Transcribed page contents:
--- START ---

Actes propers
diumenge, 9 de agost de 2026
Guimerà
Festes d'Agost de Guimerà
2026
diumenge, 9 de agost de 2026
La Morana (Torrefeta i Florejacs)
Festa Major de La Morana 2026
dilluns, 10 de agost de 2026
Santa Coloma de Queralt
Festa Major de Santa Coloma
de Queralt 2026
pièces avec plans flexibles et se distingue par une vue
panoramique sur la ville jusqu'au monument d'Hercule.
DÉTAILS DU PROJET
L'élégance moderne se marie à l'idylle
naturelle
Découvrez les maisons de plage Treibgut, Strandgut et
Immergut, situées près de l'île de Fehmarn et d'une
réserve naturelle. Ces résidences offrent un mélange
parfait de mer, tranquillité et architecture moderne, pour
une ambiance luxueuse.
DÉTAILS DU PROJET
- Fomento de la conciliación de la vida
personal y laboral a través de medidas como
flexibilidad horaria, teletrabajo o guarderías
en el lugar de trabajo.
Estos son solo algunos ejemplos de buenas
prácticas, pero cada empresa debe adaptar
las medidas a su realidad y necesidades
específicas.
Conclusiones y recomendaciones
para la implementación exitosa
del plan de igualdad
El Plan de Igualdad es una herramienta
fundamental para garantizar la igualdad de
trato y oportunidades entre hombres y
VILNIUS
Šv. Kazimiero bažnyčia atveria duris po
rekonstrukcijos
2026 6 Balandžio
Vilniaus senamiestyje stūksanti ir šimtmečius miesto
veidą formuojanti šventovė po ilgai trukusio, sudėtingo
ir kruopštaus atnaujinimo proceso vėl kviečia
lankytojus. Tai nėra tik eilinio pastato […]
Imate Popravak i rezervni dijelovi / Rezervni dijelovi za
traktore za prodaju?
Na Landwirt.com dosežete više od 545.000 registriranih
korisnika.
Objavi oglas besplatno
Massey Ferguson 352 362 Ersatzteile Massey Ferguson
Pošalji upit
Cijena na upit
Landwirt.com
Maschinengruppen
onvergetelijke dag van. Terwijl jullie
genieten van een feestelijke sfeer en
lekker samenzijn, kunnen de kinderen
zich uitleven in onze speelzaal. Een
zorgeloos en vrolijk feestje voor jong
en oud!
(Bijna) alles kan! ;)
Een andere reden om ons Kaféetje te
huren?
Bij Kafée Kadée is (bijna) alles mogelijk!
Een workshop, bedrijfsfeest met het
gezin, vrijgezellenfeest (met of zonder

--- END ---
--- START ---

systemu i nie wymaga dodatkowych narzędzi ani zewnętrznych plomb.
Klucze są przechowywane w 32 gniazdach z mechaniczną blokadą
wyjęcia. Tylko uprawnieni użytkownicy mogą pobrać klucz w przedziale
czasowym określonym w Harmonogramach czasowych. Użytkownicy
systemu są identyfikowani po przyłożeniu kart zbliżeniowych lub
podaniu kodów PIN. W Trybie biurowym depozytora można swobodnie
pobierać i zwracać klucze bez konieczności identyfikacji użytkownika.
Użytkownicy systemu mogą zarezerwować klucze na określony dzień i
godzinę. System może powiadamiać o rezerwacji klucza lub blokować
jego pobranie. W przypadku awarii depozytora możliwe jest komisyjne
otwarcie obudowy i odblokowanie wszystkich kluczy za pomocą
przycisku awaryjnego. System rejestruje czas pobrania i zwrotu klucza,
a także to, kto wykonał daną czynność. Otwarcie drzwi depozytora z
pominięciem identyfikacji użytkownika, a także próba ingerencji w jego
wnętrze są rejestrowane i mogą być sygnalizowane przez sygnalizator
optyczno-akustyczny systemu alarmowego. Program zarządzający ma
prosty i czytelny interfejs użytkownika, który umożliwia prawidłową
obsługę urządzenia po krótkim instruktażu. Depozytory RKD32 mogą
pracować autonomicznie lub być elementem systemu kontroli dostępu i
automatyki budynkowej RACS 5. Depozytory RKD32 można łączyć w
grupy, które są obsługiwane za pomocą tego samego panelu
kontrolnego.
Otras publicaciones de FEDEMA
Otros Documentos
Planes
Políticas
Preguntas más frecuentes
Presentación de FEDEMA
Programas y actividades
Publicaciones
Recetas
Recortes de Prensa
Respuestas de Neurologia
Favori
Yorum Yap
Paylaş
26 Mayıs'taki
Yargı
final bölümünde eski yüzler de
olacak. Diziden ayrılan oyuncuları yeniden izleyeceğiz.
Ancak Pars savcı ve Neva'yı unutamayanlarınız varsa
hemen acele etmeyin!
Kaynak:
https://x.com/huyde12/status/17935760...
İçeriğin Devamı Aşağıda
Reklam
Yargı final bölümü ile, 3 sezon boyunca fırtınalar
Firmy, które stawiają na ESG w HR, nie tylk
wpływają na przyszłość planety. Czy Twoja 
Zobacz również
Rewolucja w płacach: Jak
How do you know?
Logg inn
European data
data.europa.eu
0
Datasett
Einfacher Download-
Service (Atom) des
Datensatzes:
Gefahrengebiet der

--- END ---
--- START ---

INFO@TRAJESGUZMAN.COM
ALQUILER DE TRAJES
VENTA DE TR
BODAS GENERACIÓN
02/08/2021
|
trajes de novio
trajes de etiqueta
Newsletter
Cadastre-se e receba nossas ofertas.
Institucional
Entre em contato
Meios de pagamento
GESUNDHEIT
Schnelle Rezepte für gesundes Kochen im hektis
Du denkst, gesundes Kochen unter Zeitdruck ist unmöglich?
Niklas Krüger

--- END ---

• **What is required**:
Please give back, exactly as it stands above, the stretch from the line with "Na Landwirt.com dosežete" through the line with "lekker samenzijn, kunnen de kinderen", and no line outside it.

• **Reply**:
Na Landwirt.com dosežete više od 545.000 registriranih
korisnika.
Objavi oglas besplatno
Massey Ferguson 352 362 Ersatzteile Massey Ferguson
Pošalji upit
Cijena na upit
Landwirt.com
Maschinengruppen
onvergetelijke dag van. Terwijl jullie
genieten van een feestelijke sfeer en
lekker samenzijn, kunnen de kinderen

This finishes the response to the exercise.